--- START ---

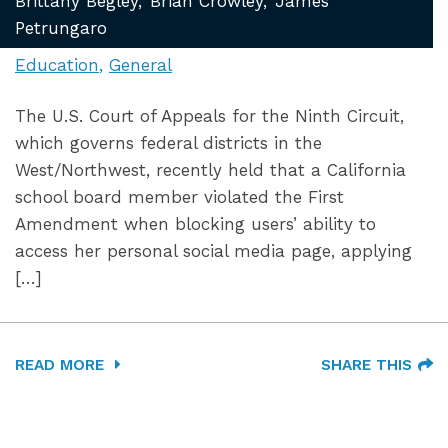
Brittany Begley
Brian Crowley
James
Petrungaro
Education
General
The U.S. Court of Appeals for the Ninth Circuit,
which governs federal districts in the
West/Northwest, recently held that a California
school board member violated the First
Amendment when blocking users’ ability to
access her personal social media page, applying
[…]
READ MORE
SHARE THIS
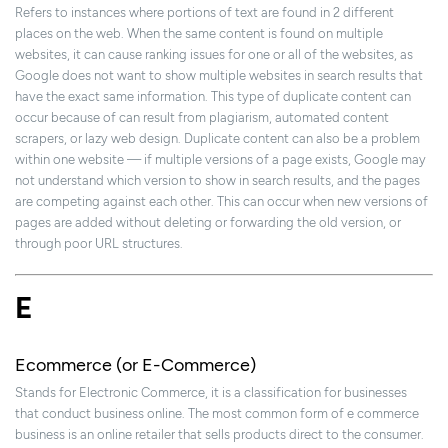
Refers to instances where portions of text are found in 2 different
places on the web. When the same content is found on multiple
websites, it can cause ranking issues for one or all of the websites, as
Google does not want to show multiple websites in search results that
have the exact same information. This type of duplicate content can
occur because of can result from plagiarism, automated content
scrapers, or lazy web design. Duplicate content can also be a problem
within one website — if multiple versions of a page exists, Google may
not understand which version to show in search results, and the pages
are competing against each other. This can occur when new versions of
pages are added without deleting or forwarding the old version, or
through poor URL structures.
E
Ecommerce (or E-Commerce)
Stands for Electronic Commerce, it is a classification for businesses
that conduct business online. The most common form of e commerce
business is an online retailer that sells products direct to the consumer.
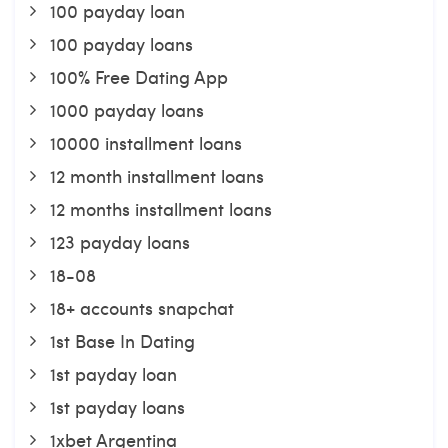
100 payday loan
100 payday loans
100% Free Dating App
1000 payday loans
10000 installment loans
12 month installment loans
12 months installment loans
123 payday loans
18-08
18+ accounts snapchat
1st Base In Dating
1st payday loan
1st payday loans
1xbet Argentina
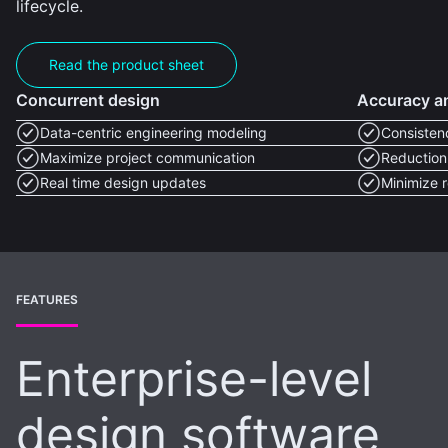
lifecycle.
Read the product sheet
Concurrent design
Accuracy an
Data-centric engineering modeling
Consisten
Maximize project communication
Reduction 
Real time design updates
Minimize 
FEATURES
Enterprise-level
design software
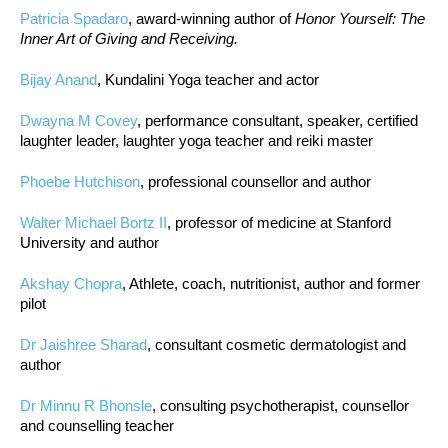
Patricia Spadaro
, award-winning author of
Honor Yourself: The
Inner Art of Giving and Receiving.
Bijay Anand
, Kundalini Yoga teacher and actor
Dwayna M Covey
, performance consultant, speaker, certified
laughter leader, laughter yoga teacher and reiki master
Phoebe Hutchison
, professional counsellor and author
Walter Michael Bortz II
, professor of medicine at Stanford
University and author
Akshay Chopra
, Athlete, coach, nutritionist, author and former
pilot
Dr Jaishree Sharad
, consultant cosmetic dermatologist and
author
Dr Minnu R Bhonsle
, consulting psychotherapist, counsellor
and counselling teacher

--- END ---

WHAT YOU WILL DO:
Verbatim copy without images: write the records above out in full.

RESPONSE BELOW:
Brittany Begley
Brian Crowley
James
Petrungaro
Education
General
The U.S. Court of Appeals for the Ninth Circuit,
which governs federal districts in the
West/Northwest, recently held that a California
school board member violated the First
Amendment when blocking users’ ability to
access her personal social media page, applying
[…]
READ MORE
SHARE THIS
Refers to instances where portions of text are found in 2 different
places on the web. When the same content is found on multiple
websites, it can cause ranking issues for one or all of the websites, as
Google does not want to show multiple websites in search results that
have the exact same information. This type of duplicate content can
occur because of can result from plagiarism, automated content
scrapers, or lazy web design. Duplicate content can also be a problem
within one website — if multiple versions of a page exists, Google may
not understand which version to show in search results, and the pages
are competing against each other. This can occur when new versions of
pages are added without deleting or forwarding the old version, or
through poor URL structures.
E
Ecommerce (or E-Commerce)
Stands for Electronic Commerce, it is a classification for businesses
that conduct business online. The most common form of e commerce
business is an online retailer that sells products direct to the consumer.
100 payday loan
100 payday loans
100% Free Dating App
1000 payday loans
10000 installment loans
12 month installment loans
12 months installment loans
123 payday loans
18-08
18+ accounts snapchat
1st Base In Dating
1st payday loan
1st payday loans
1xbet Argentina
lifecycle.
Read the product sheet
Concurrent design
Accuracy an
Data-centric engineering modeling
Consisten
Maximize project communication
Reduction 
Real time design updates
Minimize 
FEATURES
Enterprise-level
design software
Patricia Spadaro
, award-winning author of
Honor Yourself: The
Inner Art of Giving and Receiving.
Bijay Anand
, Kundalini Yoga teacher and actor
Dwayna M Covey
, performance consultant, speaker, certified
laughter leader, laughter yoga teacher and reiki master
Phoebe Hutchison
, professional counsellor and author
Walter Michael Bortz II
, professor of medicine at Stanford
University and author
Akshay Chopra
, Athlete, coach, nutritionist, author and former
pilot
Dr Jaishree Sharad
, consultant cosmetic dermatologist and
author
Dr Minnu R Bhonsle
, consulting psychotherapist, counsellor
and counselling teacher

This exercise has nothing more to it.